I was traveling to Baltimore-Washington Airport yesterday to pick up a friend when something with the potential to spoil my holiday cheer occurred: I got stuck in Beltway traffic. A variation on the old Sisyphus curse, with a little Tantalus thrown in for good measure, every mile I creeped forward seemed only to add to the burden of waiting. Each new mile marker indicated I was closer to my goal, but with no end to the horrible trail of tail lights that winded forever on 495, my despair grew, and I wondered if I would ever arrive at the airport, much less on time. Things were so bad at one point I was clawing the ceiling of my car in an effort to restrain myself from jumping out of my car and just running the rest of the way.

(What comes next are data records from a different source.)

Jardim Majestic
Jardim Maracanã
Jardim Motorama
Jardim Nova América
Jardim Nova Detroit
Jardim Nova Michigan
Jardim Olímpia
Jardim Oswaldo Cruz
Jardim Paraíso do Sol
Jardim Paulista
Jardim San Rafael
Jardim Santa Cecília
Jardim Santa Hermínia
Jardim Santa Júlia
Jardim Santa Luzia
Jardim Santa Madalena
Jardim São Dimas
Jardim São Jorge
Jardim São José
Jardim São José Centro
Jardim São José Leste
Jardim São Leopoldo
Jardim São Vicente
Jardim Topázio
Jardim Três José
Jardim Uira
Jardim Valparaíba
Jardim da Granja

I have little patience for traffic that has no physical reason for being. This is Beltway traffic in a nutshell. There doesn’t have to be a reason for someone to put on their brakes–they just do it because it pleases them, like the gods of old. An operative word here would be capricious. Here is a list of the “causes” for the phenomenon known as the Capricious Braker:
1. Flashing lights – It doesn’t matter what colour, size, proximity, or frequency of flashing. Sometimes people mistake the glint of headlights on metal signs or car bumpers for flashing. Helicopters and planes with flashing lights can also set someone off. Flashing lights trigger the Po-Po Alert System, which in turn causes the right leg to distend and apply pressure to the brake pedal instead of the accelerator.
2. Slower drivers – In the world of the interstate, there are fast drivers and there are slow drivers. Slow drivers cause fast drivers to slow down, since fast drivers are in perpetual fear of being caught speeding. Slow drivers trigger the faux logic part of the fast driver brain that says, “That guy must be going slow for a reason” and then an exclamation point pops up and the criminal part of the brain says, “The fuzz!” For this reason, highways and interstates need to have a lane designation, with special ratings that correspond to your particular driving style. But I’m getting ahead of myself here.

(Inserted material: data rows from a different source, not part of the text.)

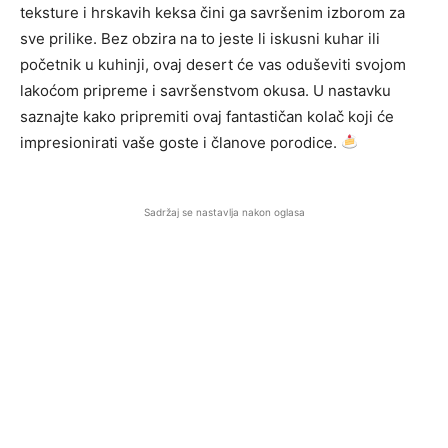
teksture i hrskavih keksa čini ga savršenim izborom za
sve prilike. Bez obzira na to jeste li iskusni kuhar ili
početnik u kuhinji, ovaj desert će vas oduševiti svojom
lakoćom pripreme i savršenstvom okusa. U nastavku
saznajte kako pripremiti ovaj fantastičan kolač koji će
impresionirati vaše goste i članove porodice.
Sadržaj se nastavlja nakon oglasa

3. Construction – Any kind of construction, from Highway Maintenance picking up carcasses to engineers laying caissons to surveying to construction of a new Chunnel. People are imminently respectful of the Double Fines for speeding in a construction zone. This produces what is called the Speed Inversion Syndrome, whereby drivers will halve their speed, inversely proportional to the Double Fine, “just to be sure”. Construction often entails flashing lights (see point 1).
4. Actual police or emergency vehicles – One of the more bizarre relationships is the civilian driver-police/emergency relationship. The entire construct is a fragile bond, an agreement that both parties will leave each other alone as long as the former is not driving in a manner that will attract the latter’s attention. However, the problem arises when one evaluates the strength of this bond–it’s hardly a persuasive measure in most cases, and as the ratio of the former to the latter is quite high, most civilians hold little love for “The Man”, and when alone, will usually skirt the boundaries of said agreement. However, this produces high-guilt tension in the civilian, who feels instantly culpable when in the presence of “The Man”, and will overcompensate by reducing speed to sub-molasses velocity.
One set of brake lights illuminating during rush hour can spawn an entire horde of brake-obsessed drivers who freak if they come within fifty yards of the car in front of them. God forbid they not heed the warning lights ahead of them! Defensive driving has ruined the 5pm-8pm time slot.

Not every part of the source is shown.